Exercise: Transcribe exactly the lines from the one holding "Certif’Asso, quelles" to the end of the data below, including both of those lines and no others.

Records from a dataset
● ● ● ● ●

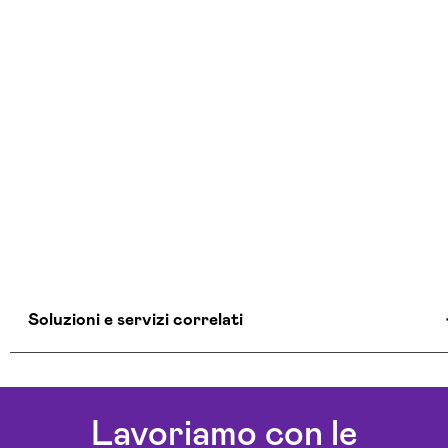
Soluzioni e servizi correlati
Agenzia Creativa Frosinone
Agenzia Di Comunicazione Frosinone
Lavoriamo con le
Agenzia Di Marketing Automation Frosinone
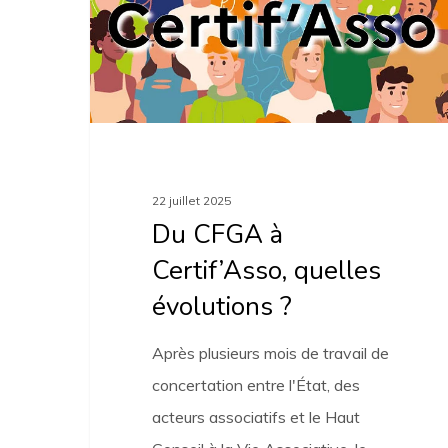
à
Certif’Asso,
quelles
évolutions
?
22 juillet 2025
Du CFGA à
Certif’Asso, quelles
évolutions ?
Après plusieurs mois de travail de
concertation entre l'État, des
acteurs associatifs et le Haut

● ● ● ● ●

Task response:
Certif’Asso, quelles
évolutions ?
Après plusieurs mois de travail de
concertation entre l'État, des
acteurs associatifs et le Haut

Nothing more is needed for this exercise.